On behalf of the group, Sonja Harris said, “Sewing is said to mend the soul, and that was certainly the case at Dilton Marsh on Saturday October 16th. Twenty-three women gathered in Memorial Hall, taking with them sewing machines, scissors, large quantities of fabric… and an iron and ironing board. The goal of the day was to make reusable sanitary napkins for the Pachamama project, which helps refugee women and girls escape menstrual poverty. Set up by two students from the University of Bristol during the Covid pandemic, the project focuses on providing health commodities to these vulnerable groups of women, many of whom arrive on foreign shores with nothing to their name.

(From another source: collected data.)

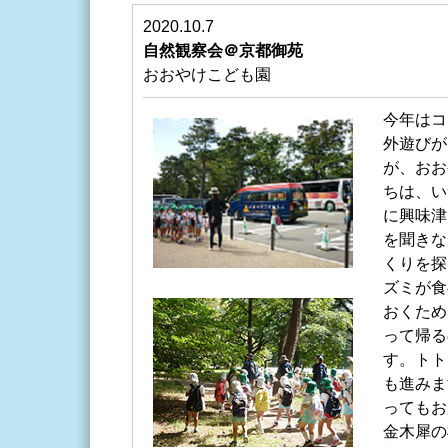
2020.10.7
自然観察会＠京都御苑
おおやけこども園
今年はコ
外遊びが
が、おお
ちは、い
に興味津
を聞きな
くりを探
ズミが食
おくため
って帰る
す。トト
も進みま
ってもお
金木犀の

“The Sewing Day was designed by Lynne Vercoe, who helped organize the Dilton Marsh Thread Bombs centered on Fairfield Farm College coffee. She felt that the village’s creative community could once again rise to the occasion, but this time turning to sewing rather than knitting for the benefit of the project. On Saturday, with volunteers from the village, Westbury, Upton Scudamore and beyond, Sally Esposito organized the women into groups of machinists, fabric cutters and ironers, not to mention the large refreshment crew.
“The project had provided templates for cutting the three different types of fabrics – anti-pilling fleece, fine terrycloth and cotton – and Sally had already composed several articles as examples. And so the production line started; the machines purred, the iron smoked and the scissors cut. A total of 90 sanitary napkins were produced that day, along with bags to hold the napkins, and the final number is likely to be higher as some women have taken the rest of the material kits to finish them at home. Feedback from the event has been very positive and it is expected that another Sewing Day will take place in due course.
“Thank you to everyone who volunteered; Tess, Sonja, Sally, Penny H, Penny B, Maureen, Helen, Helena, Caroline, Nadine, Linda, Enid, Eunice, Sue, Paula, Janet, Yvette, Ruth, Maeve, Serana, Jane, Menna and Debbie, and to those people who donated equipment and provided refreshments.